Dit onderdeel van het herzieningsverzoek acht ik ongegrond.

Conclusie

Ik verklaar het herzieningsverzoek gegrond voorzover het betreft de stelling van de districtschef dat de toegevoegde waarde van informatieoverdracht in casu niet vaststaat en een objectieve beoordeling van de situatie zonder voorwetenschap beter mogelijk was.

Ik verklaar het herzieningsverzoek voor het overige ongegrond te verklaren.

Aangezien er voor wat betreft het gegrond verklaarde onderdeel van het herzieningsverzoek geen nadelige gevolgen zijn ontstaan voor uw cliënt, verbind ik aan dit punt geen verdere consequenties."

4.1. Bij de reactie van de korpsbeheerder was gevoegd de onderzoeksrapportage van hoofdinspecteur Sm. van 25 mei 1998. Deze had de betrokken ambtenaren gehoord en hun verklaringen vastgelegd.
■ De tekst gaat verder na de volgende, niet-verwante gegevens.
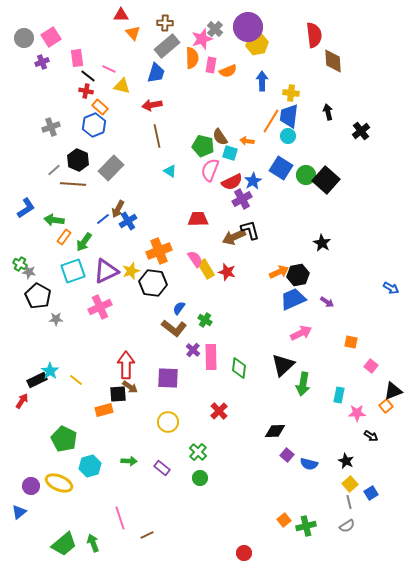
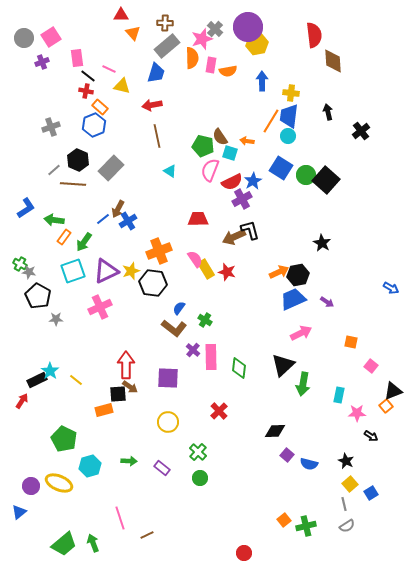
orange semicircle at (228, 71): rotated 12 degrees clockwise
gray line at (349, 502): moved 5 px left, 2 px down
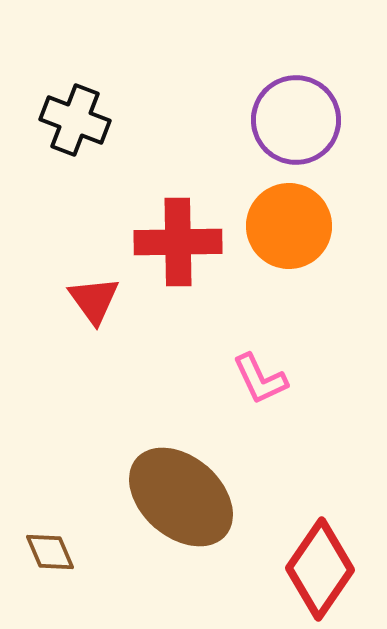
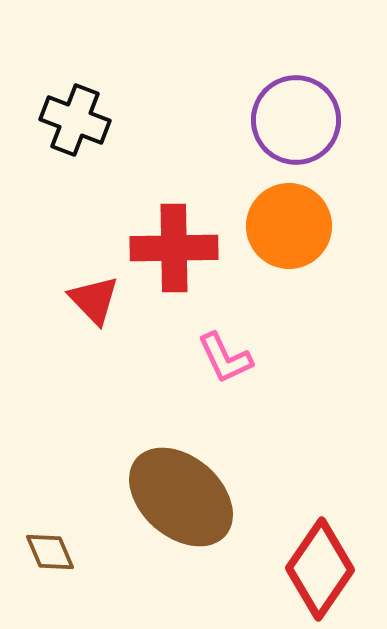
red cross: moved 4 px left, 6 px down
red triangle: rotated 8 degrees counterclockwise
pink L-shape: moved 35 px left, 21 px up
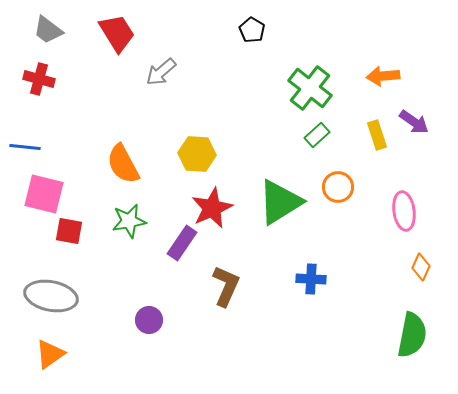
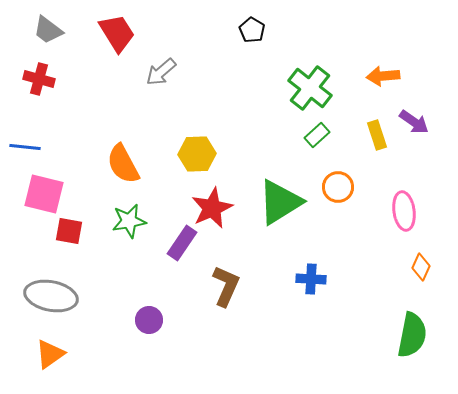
yellow hexagon: rotated 6 degrees counterclockwise
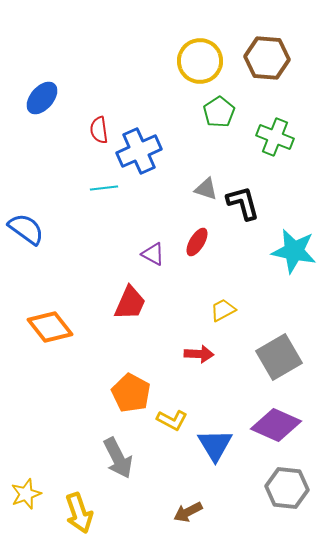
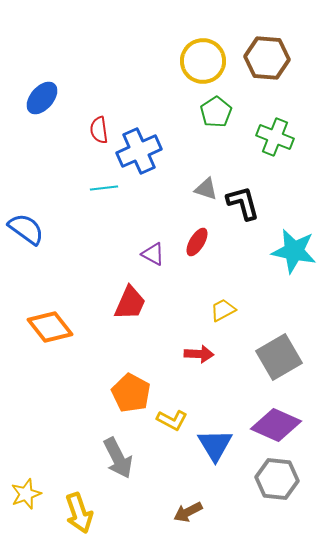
yellow circle: moved 3 px right
green pentagon: moved 3 px left
gray hexagon: moved 10 px left, 9 px up
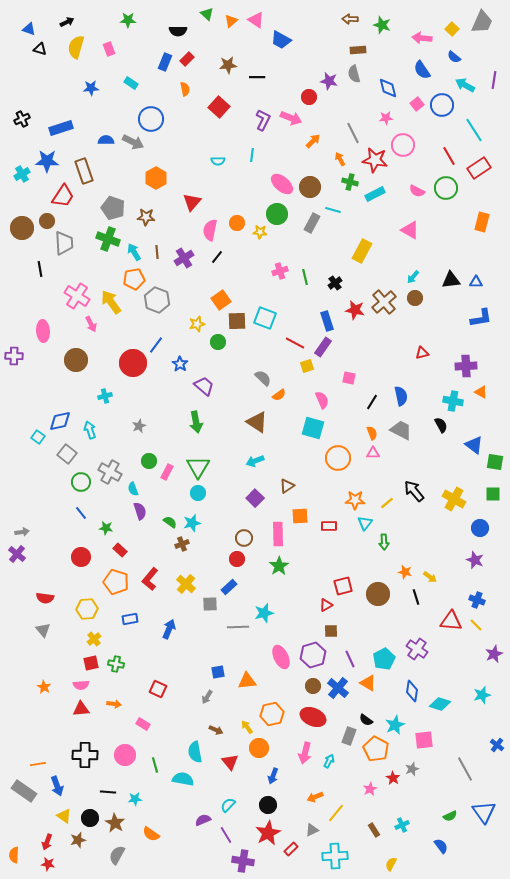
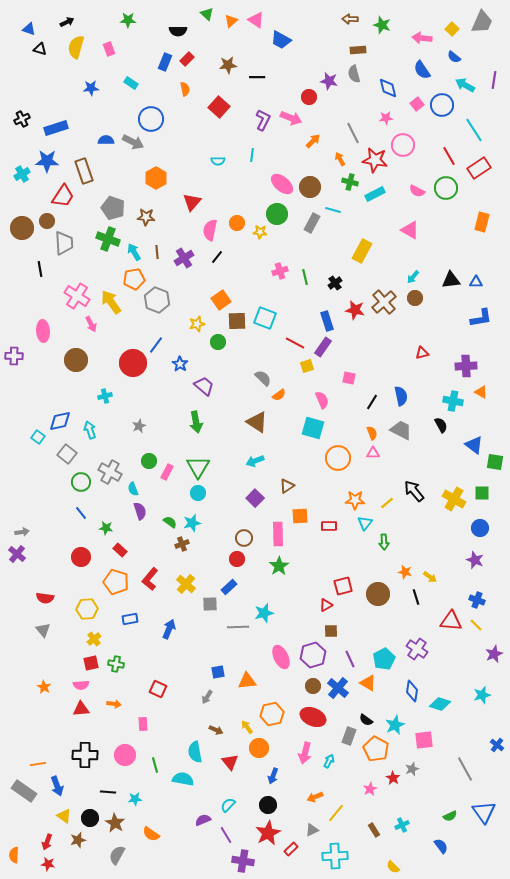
blue rectangle at (61, 128): moved 5 px left
green square at (493, 494): moved 11 px left, 1 px up
pink rectangle at (143, 724): rotated 56 degrees clockwise
yellow semicircle at (391, 864): moved 2 px right, 3 px down; rotated 72 degrees counterclockwise
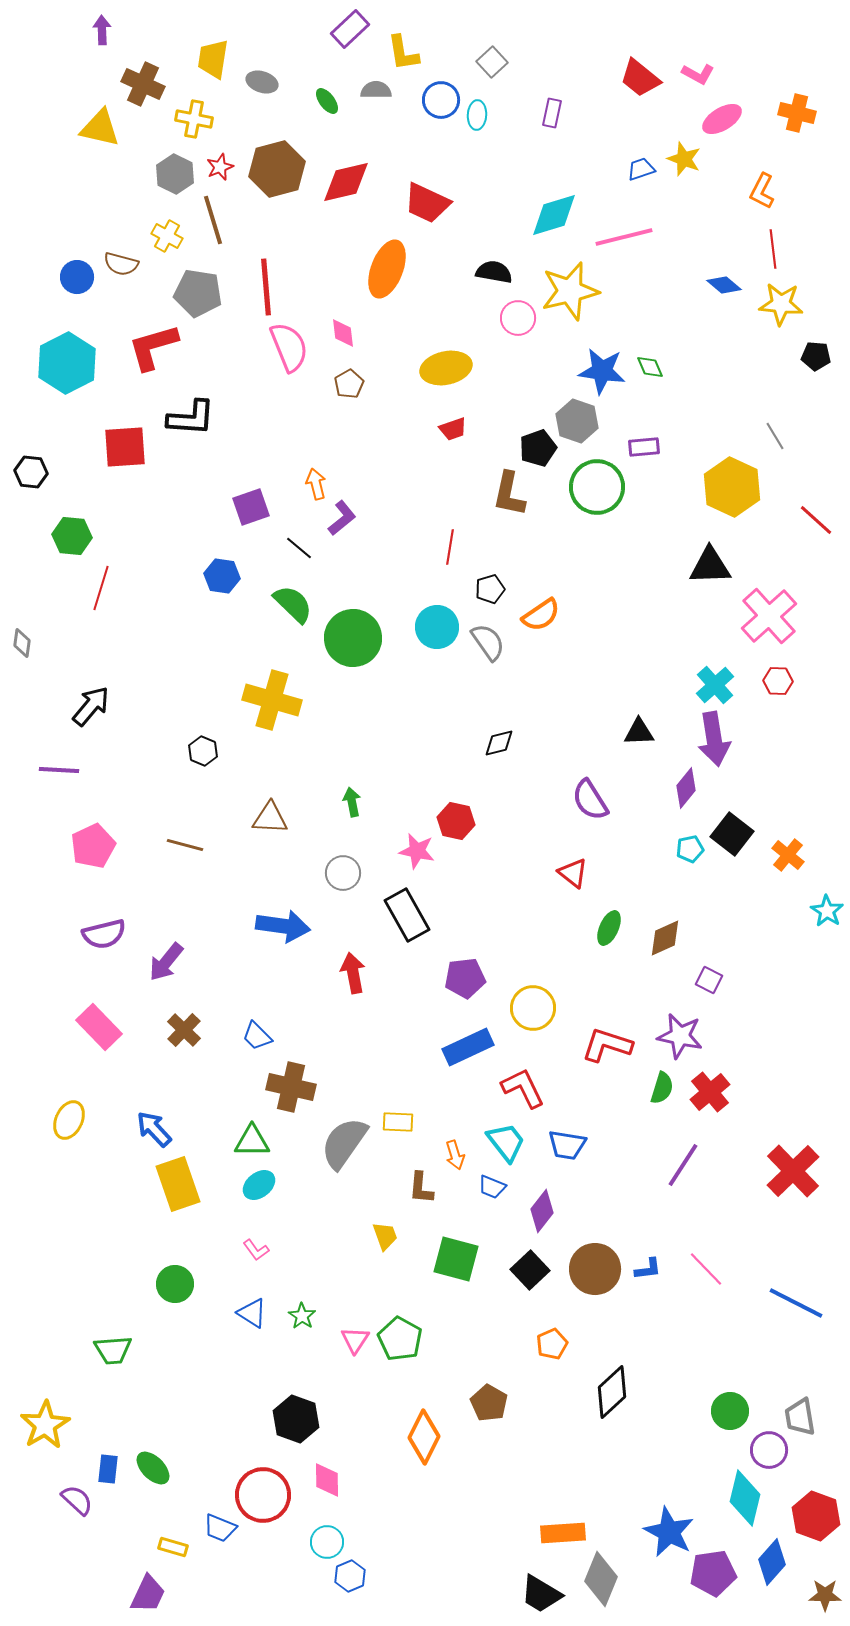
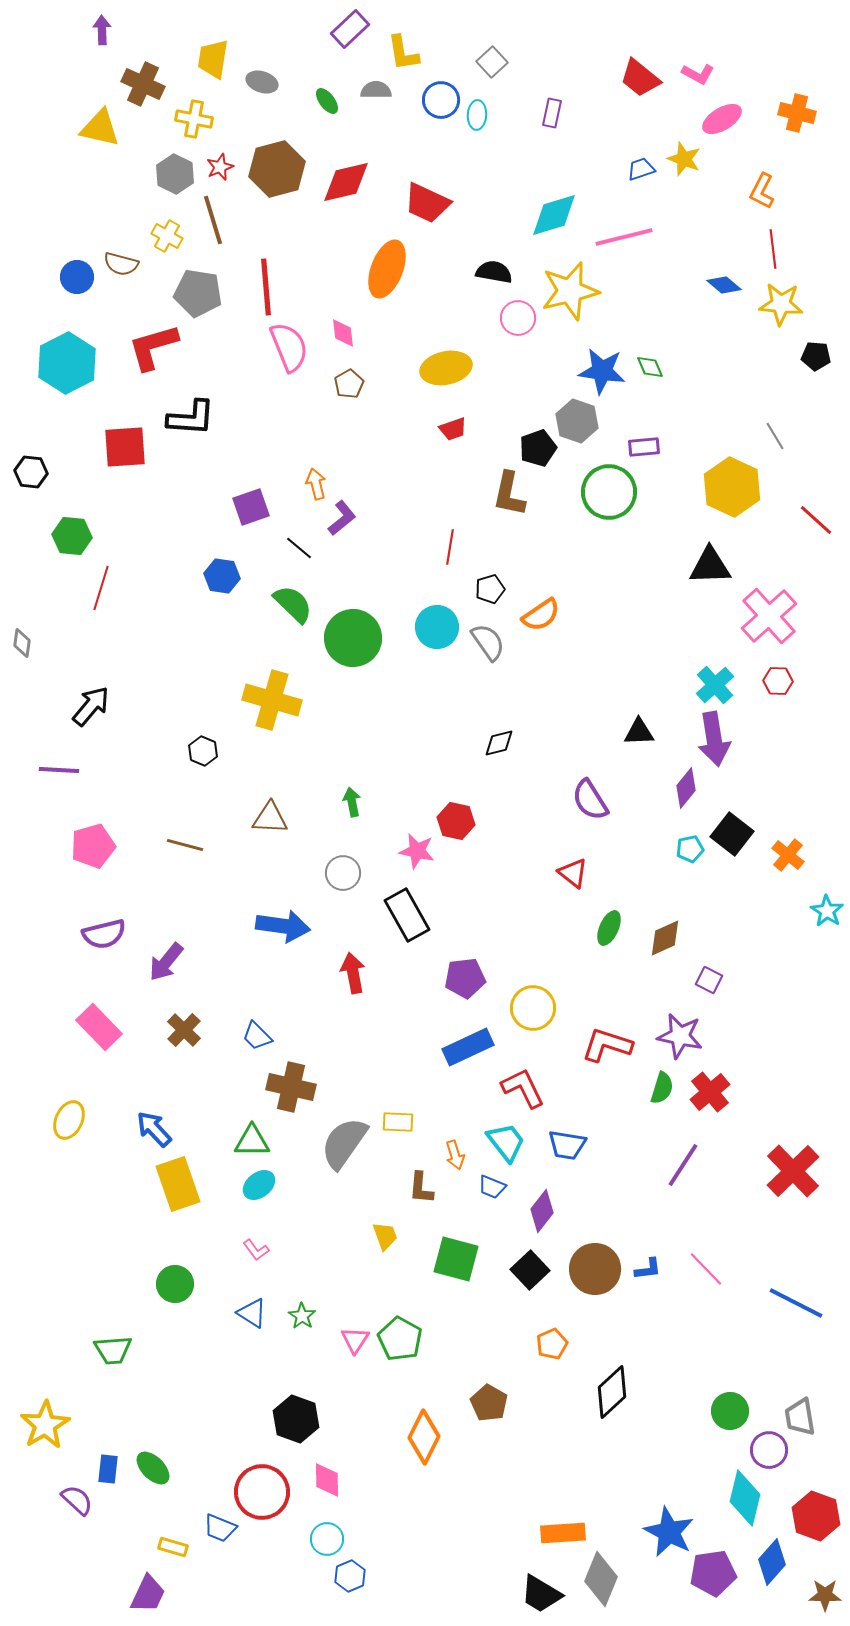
green circle at (597, 487): moved 12 px right, 5 px down
pink pentagon at (93, 846): rotated 9 degrees clockwise
red circle at (263, 1495): moved 1 px left, 3 px up
cyan circle at (327, 1542): moved 3 px up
4.2. De in de onderzoeksrapportage opgenomen verklaring van brigadier B. van 10 april 1998 luidt als volgt:

"Ik heb het afschrift van de klacht en de betreffende mutaties die ik van u heb gekregen bestudeerd. Collega V., die inmiddels binnen het district Paardenveld werkzaam is, en ik zijn op 21 juli 1997 naar aanleiding van een melding van de meldkamer omstreeks 05.00 uur in de ochtend naar de woning van heer S. gegaan. Volgens de melding zou er zich tegen de wil van de bewoner een persoon in de woning van de hr. S. bevinden.

In de woning heb ik met de hr. S. gesproken terwijl collega V. in mijn nabijheid stond en de discussie volgde.

Wat bleek het geval. De hr. S. had enige dagen geleden iemand in huis gehaald die afkomstig was van het BOKA. Deze jongeman had het BOKA moeten verlaten omdat hij een paar dagen geleden een auto zou hebben gestolen. Omdat hij zich het lot van de dakloze jongeman had aangetrokken had hij hem aangeboden om bij hem te komen wonen. Nu wilde hij dat wij deze persoon uit zijn huis zouden halen. De hr. S. had deze persoon, een jongeman genaamd W., in huis gehaald in de hoop dat hij hiermede sex zou kunnen hebben. Daarvan bleek die jongeman echter niet gediend. Voorts leefde de jongeman de huisregels niet na en voelde de hr. S. zich door de jongeman bedreigd. De jongen liet de hr. S. tevens niet uitpraten als hij daarmede een gesprek aanknoopte en volgens de hr. S. zou de jongeman drugs gebruiken.

Volgens de hr. S. zou het een en ander zich eerder deze dag hebben afgespeeld. Thans lag de betreffende jongeman rustig te slapen. Ik kan mij niet meer herinneren of de hr. S. op dat moment onder invloed was van alcohol. Wel bleek mij in de loop van het gesprek dat er ter zake het verblijf van W. afspraken waren gemaakt in de vorm van een contractje. Hieruit bleek dat er over de kosten, voortvloeiende uit het verblijf, afspraken waren gemaakt.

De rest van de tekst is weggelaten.